Isi fez as entrevistas distraidamente. Pensava constantemente em Philippe e em como o destino traça caminhos diferentes dos que escolhemos. Por alguns meses pensou que tinha tudo controlado, que o seu futuro estava muito bem delineado. Mas viu-se obrigada a mudar o seu percurso mais de uma vez.

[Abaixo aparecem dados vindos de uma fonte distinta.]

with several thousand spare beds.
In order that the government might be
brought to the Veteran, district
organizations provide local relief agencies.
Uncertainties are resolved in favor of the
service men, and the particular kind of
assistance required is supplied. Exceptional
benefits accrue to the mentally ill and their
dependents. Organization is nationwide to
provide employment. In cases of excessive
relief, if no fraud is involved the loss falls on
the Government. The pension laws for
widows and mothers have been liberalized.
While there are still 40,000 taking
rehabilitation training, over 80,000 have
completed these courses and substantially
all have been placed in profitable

Quando deixou a casa de Isabelle, decidiu que viveria com Matheus, até o seu filho nascer, como Philippe voltou, teve de fugir, sabia que estava noivo e não queria que ele ficasse com ela por causa do filho. Com a ajuda de Matheus, alterou mais uma vez os seus planos, arranjou emprego, para não a encontrar usaria o seu segundo nome, ele depressa se esqueceria dela e assim que o filho tivesse idade para viajar iria para outro país, onde viveria afastada dele.
Mas deu-se a morte de Isabelle e herdou o palacete, tinha de respeitar os requisitos da madrinha, não pelo valor do palacete mas porque queria respeitar a última vontade da madrinha. Ela ia deixar bem claro que ele não seria bem vindo, conhecendo o lado orgulhoso dele sabia que ele nunca mais a procuraria e poderia viver em paz com o filho. Quando Leonard fosse crescido iria dizer-lhe quem era o pai e aí se ele o entendesse podia procurá-lo. Podia conviver com o pai sempre que ele quisesse, mas sempre longe dela. Não queria reviver toda a dor que sentiu ao descobrir que Philippe estava noivo, nem o ingénua que foi ao apaixonar-se por um homem mais velho, imaginando que ele também a amava. Durante noites martirizou-se com imagens dele abraçado a outra mulher, beijando-a como a beijou a ela, levando-a à loucura com um simples toque. Adormeceu tantas vezes a chorar que se proibiu de pensar nele, era doloroso demais recordar o que tinha sido e constatar que apesar de tudo, ainda o amava.
E agora o destino voltava a obrigá-la a seguir outro caminho, um onde Philippe, independentemente de estar casado, faria parte da vida dela quer ela gostasse quer não.